Appeal from the Appellate Court for the First District; heard in that court on appeal from the Circuit Court of Cook County, the Hon. Howard M. Miller, Judge, presiding.


The defendant, John Kantowski, was charged by an information in two counts with the unlawful use of weapons. Both counts were based upon his possession of a revolver. The circuit court of Cook County allowed the defendant's pretrial motion to suppress the introduction into evidence of the revolver, which was seized at the time he was arrested. The appellate court, in a Rule 23 order (73 Ill.2d R. 23), affirmed the order of suppression (104 Ill. App.3d 1204), and we granted the State's petition for leave to appeal.

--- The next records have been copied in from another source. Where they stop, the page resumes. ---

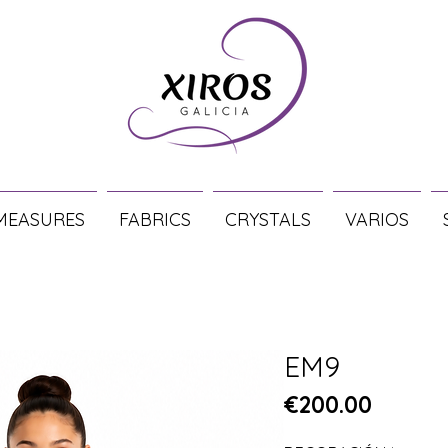
MEASURES
FABRICS
CRYSTALS
VARIOS
EM9
Price
€200.00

Officer John Efantis, a Chicago policeman for 12 years, was the only witness at the hearing on the motion to suppress. He testified that at about 9 a.m. on August 26, 1979, he observed the defendant drive his motorcycle at a high speed through a red traffic signal in Chicago. The stoplight was at an intersection the officer was approaching in his marked squad car. The speed of the motorcycle was so great that it left the ground at an incline at the intersection.

The officer turned on his siren and flashing lights and gave chase. When he began to overtake the defendant about four blocks later, the officer had reached a speed of approximately 75 miles per hour. The defendant ran another red light. He then made a right turn about two blocks beyond the signal and stopped. At some point during the chase, a police car driven by Officer Doherty joined in the chase.

The two officers approached the defendant, who remained sitting on his motorcycle, and asked to see his driver's license. The defendant unzipped his leather jacket, apparently to get the license, and when he did so, Officer Efantis saw a knife in the defendant's belt. The knife had a four-inch handle and a six-inch blade. The officer testified that at this point he feared for his safety. He was afraid that the defendant had another weapon. Officer Efantis took the knife from the defendant and ordered him to place his hands on the top of the car. Officer Doherty searched the defendant and found a revolver tucked in his belt near the small of his back. The precise extent of the search is not clear from the officer's testimony, but the defendant has not challenged the State's description of the search as a minimally intrusive search for weapons only.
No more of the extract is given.